Spending the next week-and-a-half to all extents and purposes moving us in and renovating the 2-bed federation semi (in my head), Boyfriend and I viewed it again last weekend; a fresh pair of eyes helped me realise that this little project was more than just a lick-of-paint and backyard blitz.

Driving home with the sun blazing, burning our arms and thighs through the car windscreen, we were hot and bothered but not beaten. We collated our thoughts, went through the pros and cons of renovating and decided we should try for a place that had most of the hard work done already.

And we knew just the one: a gorgeous little terrace in Lewisham with a manicured secret garden and covered deck off the second bedroom overlooking said-oasis. Painted and primed we could move in and be blissfully happy. Now we just needed to nab it for $606K.

We scoped out an auction and scored oodles of advice – bid at the last hammer, up the last bid by $20K, make your final offer the night before – I honed all my positive energy into visualising our ‘win’. Then last night the realtor rang to say the vendors had been made an offer above their reserve and they were cancelling the auction; did we want to make a counter offer?

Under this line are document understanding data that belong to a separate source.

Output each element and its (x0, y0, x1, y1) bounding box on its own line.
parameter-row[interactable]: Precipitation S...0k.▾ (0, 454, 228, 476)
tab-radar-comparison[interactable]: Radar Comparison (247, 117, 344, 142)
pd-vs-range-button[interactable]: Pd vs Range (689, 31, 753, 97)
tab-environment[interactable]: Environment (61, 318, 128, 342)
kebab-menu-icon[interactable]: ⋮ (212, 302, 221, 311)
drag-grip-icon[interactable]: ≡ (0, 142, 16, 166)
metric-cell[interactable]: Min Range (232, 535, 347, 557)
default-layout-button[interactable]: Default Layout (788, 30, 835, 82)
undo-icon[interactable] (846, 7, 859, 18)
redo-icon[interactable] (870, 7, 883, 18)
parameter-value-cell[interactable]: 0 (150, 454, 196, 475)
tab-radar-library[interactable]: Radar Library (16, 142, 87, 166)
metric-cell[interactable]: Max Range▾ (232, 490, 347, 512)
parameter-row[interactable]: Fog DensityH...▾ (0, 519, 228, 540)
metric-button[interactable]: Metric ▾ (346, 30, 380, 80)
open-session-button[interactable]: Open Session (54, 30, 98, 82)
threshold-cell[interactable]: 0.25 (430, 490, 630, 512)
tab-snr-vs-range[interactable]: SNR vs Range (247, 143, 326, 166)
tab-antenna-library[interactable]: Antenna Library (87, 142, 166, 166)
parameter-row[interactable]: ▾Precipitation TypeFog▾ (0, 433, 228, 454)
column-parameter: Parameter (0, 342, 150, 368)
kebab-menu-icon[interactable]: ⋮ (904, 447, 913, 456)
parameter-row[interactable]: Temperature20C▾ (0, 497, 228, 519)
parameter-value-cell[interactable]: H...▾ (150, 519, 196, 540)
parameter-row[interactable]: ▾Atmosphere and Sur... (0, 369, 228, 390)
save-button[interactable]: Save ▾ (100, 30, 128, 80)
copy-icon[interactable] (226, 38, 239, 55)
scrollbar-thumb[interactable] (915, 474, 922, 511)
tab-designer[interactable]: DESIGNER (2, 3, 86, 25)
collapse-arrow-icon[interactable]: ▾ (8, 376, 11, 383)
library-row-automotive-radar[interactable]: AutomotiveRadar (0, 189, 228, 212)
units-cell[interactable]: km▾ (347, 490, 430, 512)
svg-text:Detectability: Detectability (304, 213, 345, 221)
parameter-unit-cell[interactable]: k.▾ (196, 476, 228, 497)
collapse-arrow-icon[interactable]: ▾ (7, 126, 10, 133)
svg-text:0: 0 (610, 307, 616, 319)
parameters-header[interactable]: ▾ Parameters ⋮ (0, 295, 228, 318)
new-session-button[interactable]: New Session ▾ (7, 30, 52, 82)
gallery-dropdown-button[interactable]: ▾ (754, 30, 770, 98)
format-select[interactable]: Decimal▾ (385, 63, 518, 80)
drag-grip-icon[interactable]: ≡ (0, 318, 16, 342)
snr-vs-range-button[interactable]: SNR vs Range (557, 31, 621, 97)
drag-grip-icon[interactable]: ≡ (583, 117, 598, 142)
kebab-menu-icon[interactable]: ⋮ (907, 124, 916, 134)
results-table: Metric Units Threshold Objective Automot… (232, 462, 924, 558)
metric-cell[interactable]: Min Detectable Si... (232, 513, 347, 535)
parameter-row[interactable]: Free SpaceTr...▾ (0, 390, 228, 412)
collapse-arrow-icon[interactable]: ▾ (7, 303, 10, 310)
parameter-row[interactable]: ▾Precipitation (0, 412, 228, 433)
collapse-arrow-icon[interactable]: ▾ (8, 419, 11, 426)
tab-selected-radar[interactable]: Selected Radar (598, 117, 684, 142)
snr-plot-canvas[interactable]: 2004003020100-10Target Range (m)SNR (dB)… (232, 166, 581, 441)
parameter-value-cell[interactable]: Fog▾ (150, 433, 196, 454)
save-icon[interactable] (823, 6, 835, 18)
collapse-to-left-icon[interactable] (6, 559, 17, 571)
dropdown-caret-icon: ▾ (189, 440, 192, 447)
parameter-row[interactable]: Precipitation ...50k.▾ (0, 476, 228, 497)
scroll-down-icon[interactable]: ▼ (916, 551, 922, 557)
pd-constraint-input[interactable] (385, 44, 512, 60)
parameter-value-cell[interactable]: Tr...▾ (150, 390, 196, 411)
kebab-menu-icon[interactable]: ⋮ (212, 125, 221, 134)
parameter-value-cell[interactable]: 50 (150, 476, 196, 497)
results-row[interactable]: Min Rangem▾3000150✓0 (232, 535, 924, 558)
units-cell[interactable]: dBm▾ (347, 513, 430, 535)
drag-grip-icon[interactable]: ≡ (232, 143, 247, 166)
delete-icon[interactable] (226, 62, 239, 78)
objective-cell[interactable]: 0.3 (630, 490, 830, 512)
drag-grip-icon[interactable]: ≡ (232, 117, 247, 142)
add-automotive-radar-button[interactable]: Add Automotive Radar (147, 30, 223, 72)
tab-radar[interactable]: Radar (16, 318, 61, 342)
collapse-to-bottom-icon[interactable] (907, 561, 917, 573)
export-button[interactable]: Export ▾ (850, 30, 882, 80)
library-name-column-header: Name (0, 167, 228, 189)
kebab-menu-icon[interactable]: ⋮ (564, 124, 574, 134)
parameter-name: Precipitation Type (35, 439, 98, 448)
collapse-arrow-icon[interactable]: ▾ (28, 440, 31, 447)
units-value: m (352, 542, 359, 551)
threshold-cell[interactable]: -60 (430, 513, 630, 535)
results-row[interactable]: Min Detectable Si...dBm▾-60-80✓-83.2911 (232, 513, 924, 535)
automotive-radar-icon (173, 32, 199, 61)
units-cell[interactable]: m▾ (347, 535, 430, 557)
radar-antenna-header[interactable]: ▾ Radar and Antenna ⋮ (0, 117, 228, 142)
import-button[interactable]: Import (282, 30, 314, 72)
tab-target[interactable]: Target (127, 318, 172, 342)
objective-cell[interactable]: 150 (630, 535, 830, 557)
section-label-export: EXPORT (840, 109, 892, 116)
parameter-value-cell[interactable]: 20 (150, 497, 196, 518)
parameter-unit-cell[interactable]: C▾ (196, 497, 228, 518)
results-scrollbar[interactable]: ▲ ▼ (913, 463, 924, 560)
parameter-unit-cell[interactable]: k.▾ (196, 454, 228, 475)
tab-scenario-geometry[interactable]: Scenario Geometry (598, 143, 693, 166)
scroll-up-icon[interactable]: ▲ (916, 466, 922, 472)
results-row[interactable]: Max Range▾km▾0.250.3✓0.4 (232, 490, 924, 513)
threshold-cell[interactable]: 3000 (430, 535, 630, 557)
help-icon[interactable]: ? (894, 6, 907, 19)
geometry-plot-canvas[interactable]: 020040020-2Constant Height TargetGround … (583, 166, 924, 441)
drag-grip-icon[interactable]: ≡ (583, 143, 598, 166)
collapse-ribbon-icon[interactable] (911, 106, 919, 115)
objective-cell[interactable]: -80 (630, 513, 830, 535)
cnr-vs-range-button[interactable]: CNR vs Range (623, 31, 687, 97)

With a heavy heart I knew our offer wouldn’t make the cut. And while my head tells me it’s better to find out now so we’re free to spend Saturday looking at more realistic options, the ever-positive part of me that had already mentally moved my wardrobe into the master bedroom of Number Four St John’s Street took the blow to heart.

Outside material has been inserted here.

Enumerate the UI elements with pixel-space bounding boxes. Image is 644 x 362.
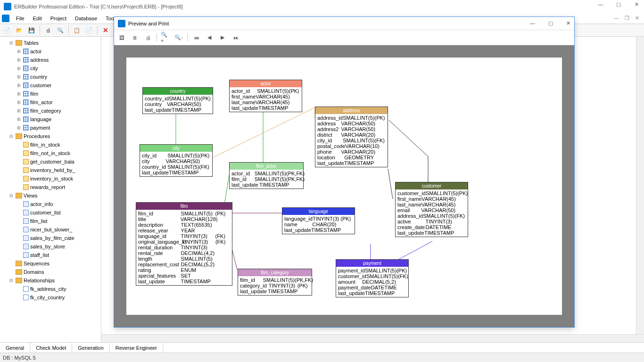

Never have I ever had so much money to spend on just one thing and never have I ever felt so low about it. Maybe we should take the money and run away to Europe, travel by gondola, eat and shop like the minted…

But we wouldn’t. So we wait the week out and march on come Saturday. Another eight places to view, another eight floor plans to rework. Yep, I feel the power coming back, my spirit rising.

We’ll beat the odds and find a place within six months. It’s just shopping, after all.